### Input records
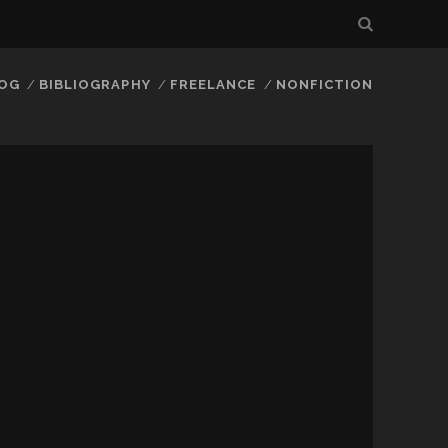
LOG
BIBLIOGRAPHY
FREELANCE
NONFICTION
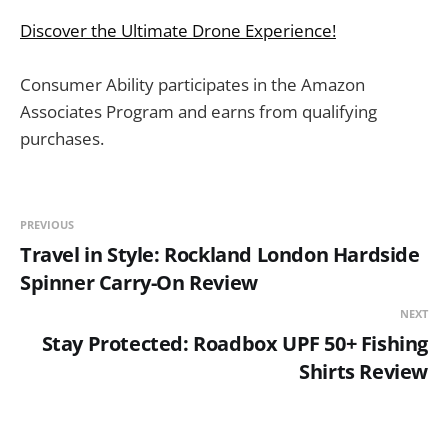
Discover the Ultimate Drone Experience!
Consumer Ability participates in the Amazon
Associates Program and earns from qualifying
purchases.
PREVIOUS
Travel in Style: Rockland London Hardside
Spinner Carry-On Review
NEXT
Stay Protected: Roadbox UPF 50+ Fishing
Shirts Review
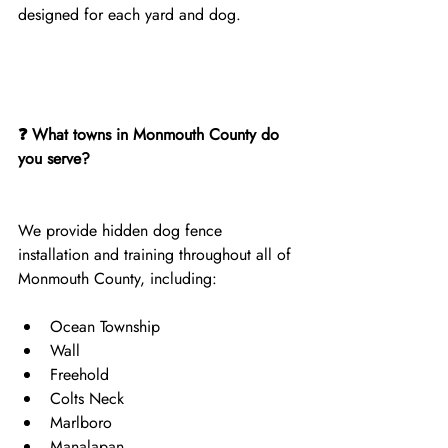
designed for each yard and dog.
❓ What towns in Monmouth County do 
you serve?
We provide hidden dog fence 
installation and training throughout all of 
Monmouth County, including:
Ocean Township
Wall
Freehold
Colts Neck
Marlboro
Manalapan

### Directions
All lines above that contain "County" are required in the answer.

### Task solution
❓ What towns in Monmouth County do 
Monmouth County, including:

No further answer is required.